Makoto Shinkai said his latest animated movie The Garden of Words was “a simple love story between a boy and a girl.” But rain was a main character, too, he said. The director and writer of The Garden of Words spoke about his 43-minute movie after its world premiere at the Gold Coast Film Festival on April 28. The movie is produced by CoMix Wave which also produced his previous movie Children Who Chase Lost Voices.
Takao is a 15-year-old boy in Shinjuku. He skips school on mornings when it rains and goes to a lush green public garden. There he sits in a shelter near a pagoda and a beautiful big pond. He sketches shoe designs, hoping to be a shoemaker one day. “The reason I chose shoemaking to be the boy’s ambition was because it’s a really personal thing,” Makoto Shinkai said. “.. And I wanted to portray Takao as someone who was, through shoemaking, wanting to make personal links with people and connect with other people.”
It is the rainy season, and it is raining when Takao meets 27-year-old Yukino at the shelter. He sketches while she drinks beer and eats chocolate.
Makoto Shinkai said there were many symbols in The Garden of Words. “For example, rain is something you can’t stop from falling on anyone’s heads,” Makoto Shinkai said. “It just comes naturally…That symbolizes love as well. It just happens. You can’t stop it from happening. And that’s the symbolism that I used.”
Each day Takao prays for rain.
Their relationship grows. He sketches her feet, measuring them for his shoe designs, tracing around them.
She is a bit lost in life. He wants to make her shoes for her to walk a new path.
Feet and shoes are also symbols in Garden of Words. “In terms of the feet and the shoes, when I was interviewing women for this film, I might ask a question: Would you show someone your feet? Most people answered, No, no way… So for a 15 year old boy, having to touch or see a woman’s feet was what Takao said: the mystery of life itself.”
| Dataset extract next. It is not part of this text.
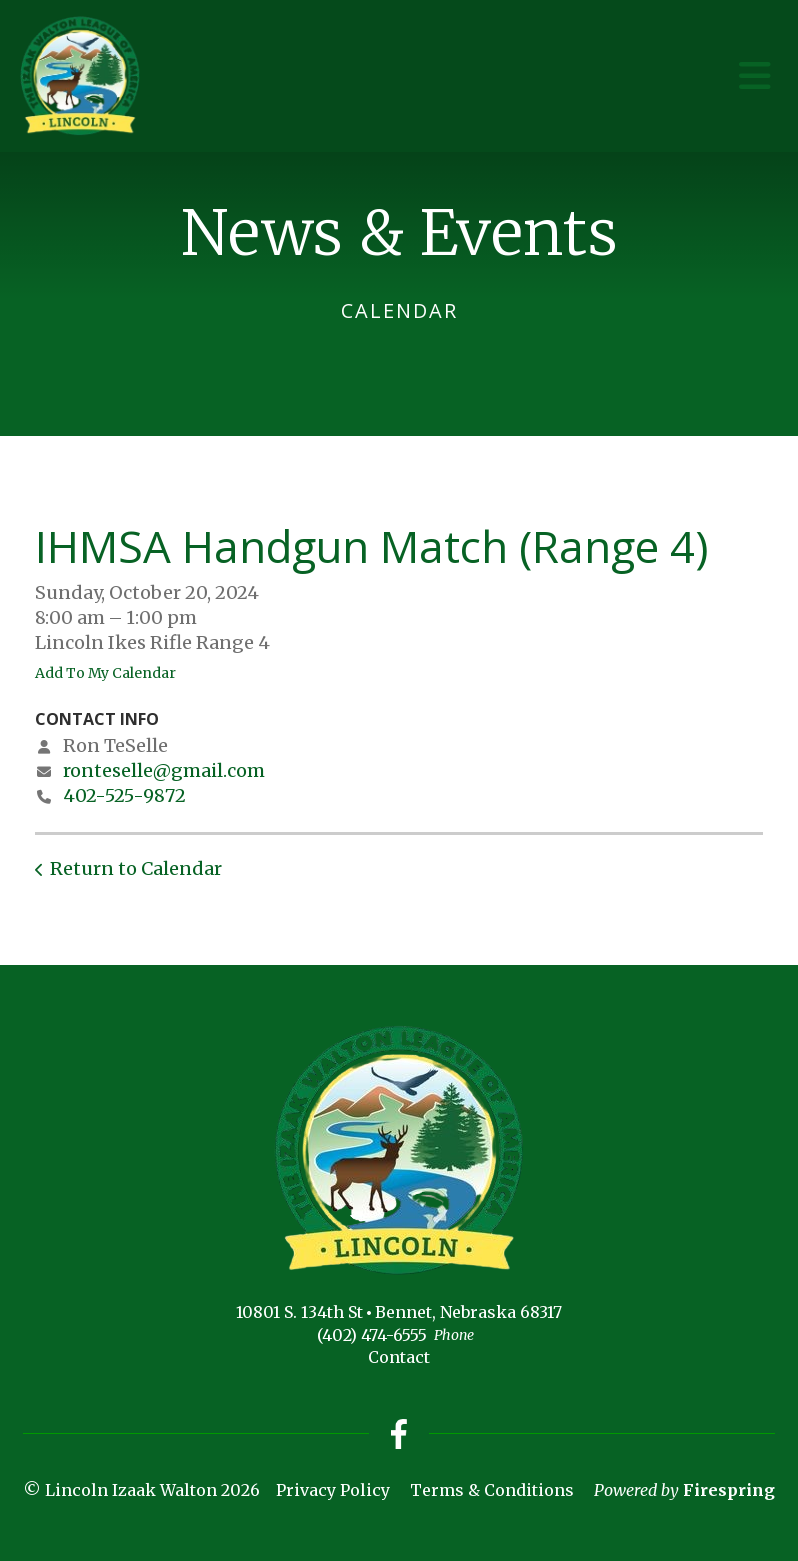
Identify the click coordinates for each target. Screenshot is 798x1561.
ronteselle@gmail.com (164, 770)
Thunder is another symbol used in the movie. As Yukino departs from Takao on the first day they meet, she quotes from a tanka (a traditional Japanese poetry style). The tanka uses imagery like rain and “a faint clap of thunder”. Traditionally in Japanese culture, Mr Shinkai said, thunder represents a good harvest and God’s life. When it claps in the background at the park, it gave Yukino a goddess imagery, he said.